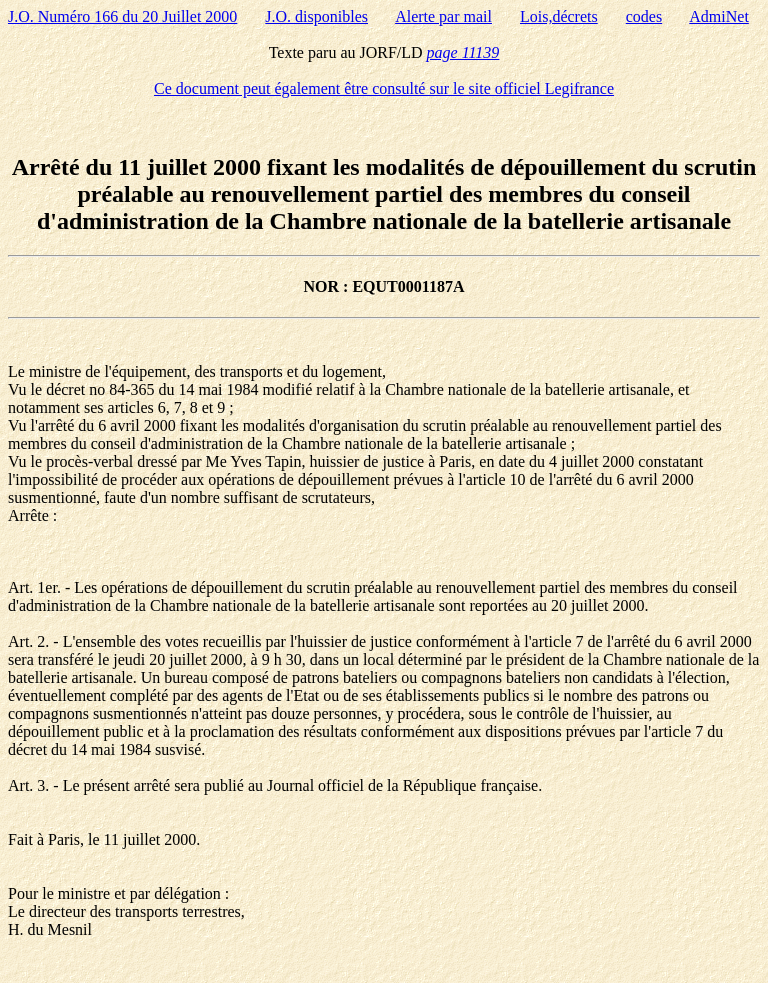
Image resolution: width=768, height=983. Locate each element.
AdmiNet (719, 16)
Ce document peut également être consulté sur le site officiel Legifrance (384, 88)
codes (644, 16)
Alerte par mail (443, 16)
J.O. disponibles (316, 16)
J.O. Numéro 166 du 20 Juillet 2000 (122, 16)
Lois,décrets (559, 16)
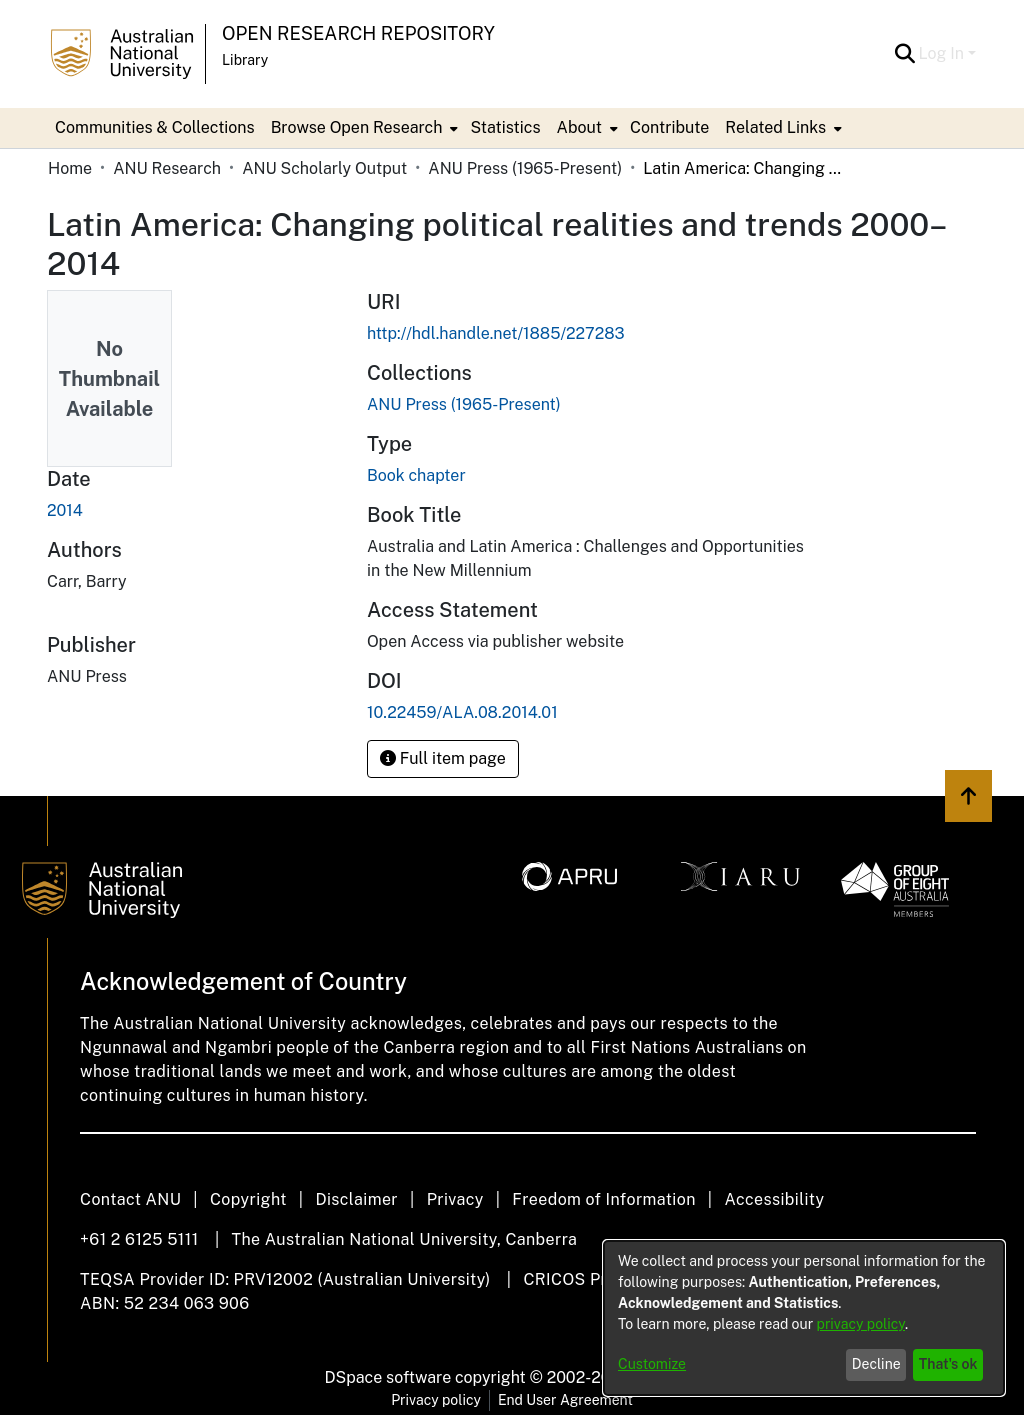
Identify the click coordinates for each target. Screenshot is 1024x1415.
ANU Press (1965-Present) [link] (525, 168)
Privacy (455, 1199)
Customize (652, 1364)
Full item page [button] (443, 758)
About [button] (579, 127)
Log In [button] (943, 53)
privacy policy (861, 1324)
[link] (464, 404)
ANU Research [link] (167, 168)
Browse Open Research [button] (357, 127)
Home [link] (70, 168)
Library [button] (245, 60)
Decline (876, 1364)
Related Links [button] (775, 127)
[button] (905, 54)
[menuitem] (363, 128)
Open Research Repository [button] (358, 33)
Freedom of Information (603, 1199)
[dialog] (804, 1318)
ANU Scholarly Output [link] (324, 168)
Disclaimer (356, 1199)
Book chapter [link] (416, 475)
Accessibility (774, 1199)
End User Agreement (565, 1400)
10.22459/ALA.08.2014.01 (462, 712)
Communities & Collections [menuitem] (155, 127)
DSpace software (388, 1377)
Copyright (248, 1199)
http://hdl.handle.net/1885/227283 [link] (496, 333)
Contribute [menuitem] (669, 127)
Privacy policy (436, 1400)
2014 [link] (65, 510)
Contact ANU (130, 1199)
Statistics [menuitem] (505, 127)
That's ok (948, 1364)
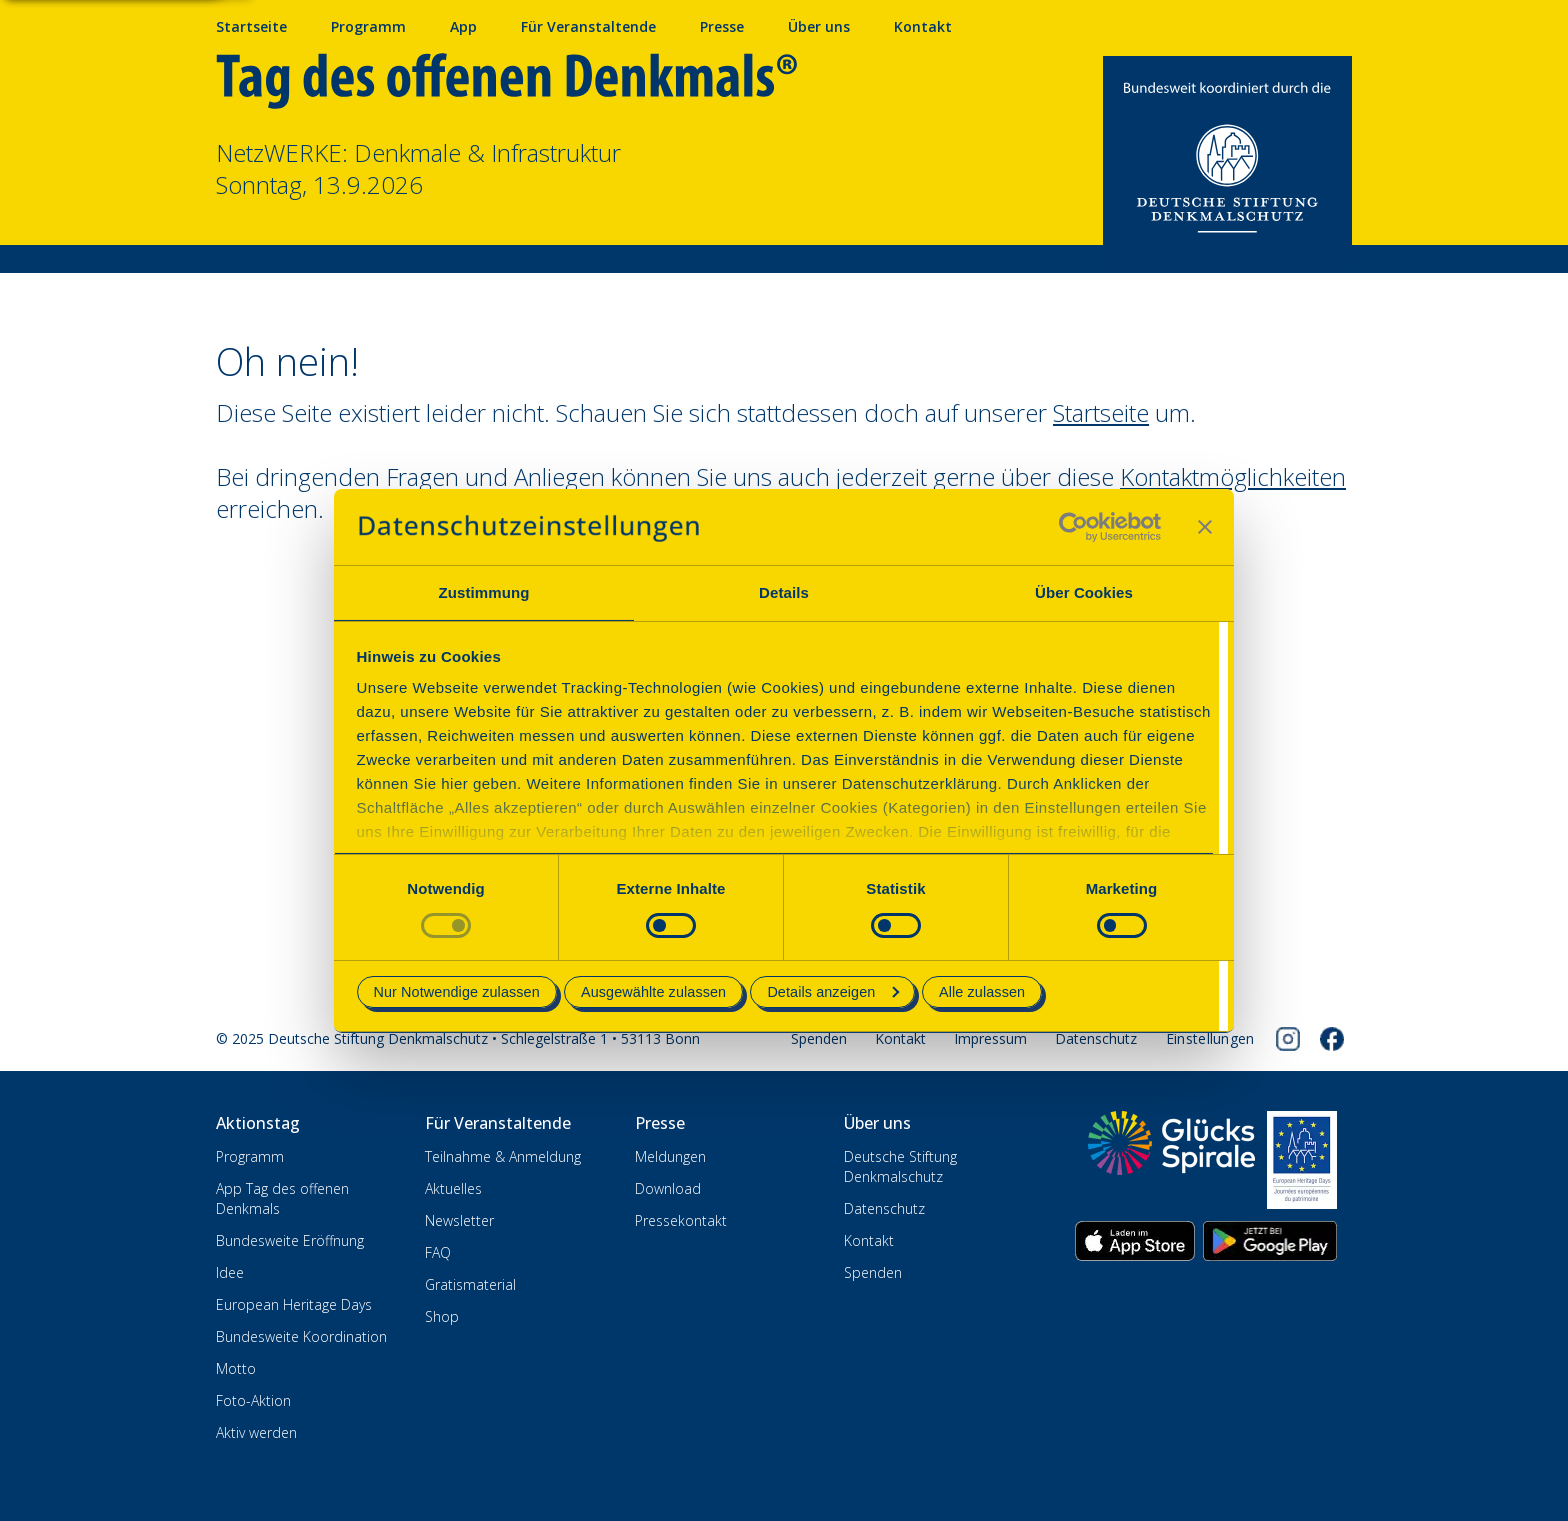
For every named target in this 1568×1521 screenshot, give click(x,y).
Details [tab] (784, 592)
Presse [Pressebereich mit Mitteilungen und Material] (722, 26)
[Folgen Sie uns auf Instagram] (1288, 1039)
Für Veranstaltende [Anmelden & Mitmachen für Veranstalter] (588, 26)
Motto (236, 1368)
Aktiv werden (256, 1432)
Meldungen (670, 1156)
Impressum (990, 1038)
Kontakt (900, 1038)
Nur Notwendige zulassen (457, 992)
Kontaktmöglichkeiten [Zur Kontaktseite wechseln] (1233, 476)
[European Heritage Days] (1302, 1160)
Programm (250, 1156)
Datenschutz (1096, 1038)
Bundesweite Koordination (301, 1336)
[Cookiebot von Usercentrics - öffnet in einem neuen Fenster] (1073, 527)
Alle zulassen (982, 992)
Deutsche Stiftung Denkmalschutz (900, 1166)
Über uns (819, 26)
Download (668, 1188)
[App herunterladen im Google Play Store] (1270, 1241)
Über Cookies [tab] (1084, 592)
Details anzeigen (833, 992)
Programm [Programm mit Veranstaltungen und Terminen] (368, 26)
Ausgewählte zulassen (653, 992)
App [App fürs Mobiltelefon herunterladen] (463, 26)
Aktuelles (453, 1188)
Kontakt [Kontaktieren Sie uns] (923, 26)
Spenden (819, 1038)
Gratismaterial (470, 1284)
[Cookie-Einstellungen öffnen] (1210, 1039)
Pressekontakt (681, 1220)
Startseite (251, 26)
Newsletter (459, 1220)
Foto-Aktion (253, 1400)
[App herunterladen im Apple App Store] (1135, 1241)
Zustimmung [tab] (484, 592)
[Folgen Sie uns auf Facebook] (1332, 1039)
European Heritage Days (294, 1304)
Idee (230, 1272)
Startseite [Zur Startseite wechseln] (1101, 412)
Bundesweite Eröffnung (290, 1240)
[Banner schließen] (1205, 527)
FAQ (438, 1252)
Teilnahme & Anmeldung (503, 1156)
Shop (442, 1316)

● ● ● ●

#### [WORK ORDER]
Your answer must be the exact lines from the records above, from the one containing "Identify the click" through the one containing "[European Heritage Days] (1302, 1160)", both included, with every picture left out.

#### [WRITTEN RESPONSE]
Identify the click coordinates for each target. Screenshot is 1024x1415.
ANU Press (1965-Present) [link] (525, 168)
Privacy (455, 1199)
Customize (652, 1364)
Full item page [button] (443, 758)
About [button] (579, 127)
Log In [button] (943, 53)
privacy policy (861, 1324)
[link] (464, 404)
ANU Research [link] (167, 168)
Browse Open Research [button] (357, 127)
Home [link] (70, 168)
Library [button] (245, 60)
Decline (876, 1364)
Related Links [button] (775, 127)
[button] (905, 54)
[menuitem] (363, 128)
Open Research Repository [button] (358, 33)
Freedom of Information (603, 1199)
[dialog] (804, 1318)
ANU Scholarly Output [link] (324, 168)
Disclaimer (356, 1199)
Book chapter [link] (416, 475)
Accessibility (774, 1199)
End User Agreement (565, 1400)
10.22459/ALA.08.2014.01 (462, 712)
Communities & Collections [menuitem] (155, 127)
DSpace software (388, 1377)
Copyright (248, 1199)
http://hdl.handle.net/1885/227283 [link] (496, 333)
Contribute [menuitem] (669, 127)
Privacy policy (436, 1400)
2014 [link] (65, 510)
Contact ANU (130, 1199)
Statistics [menuitem] (505, 127)
That's ok (948, 1364)
For every named target in this 1568×1521 screenshot, give click(x,y).
Details [tab] (784, 592)
Presse [Pressebereich mit Mitteilungen und Material] (722, 26)
[Folgen Sie uns auf Instagram] (1288, 1039)
Für Veranstaltende [Anmelden & Mitmachen für Veranstalter] (588, 26)
Motto (236, 1368)
Aktiv werden (256, 1432)
Meldungen (670, 1156)
Impressum (990, 1038)
Kontakt (900, 1038)
Nur Notwendige zulassen (457, 992)
Kontaktmöglichkeiten [Zur Kontaktseite wechseln] (1233, 476)
[European Heritage Days] (1302, 1160)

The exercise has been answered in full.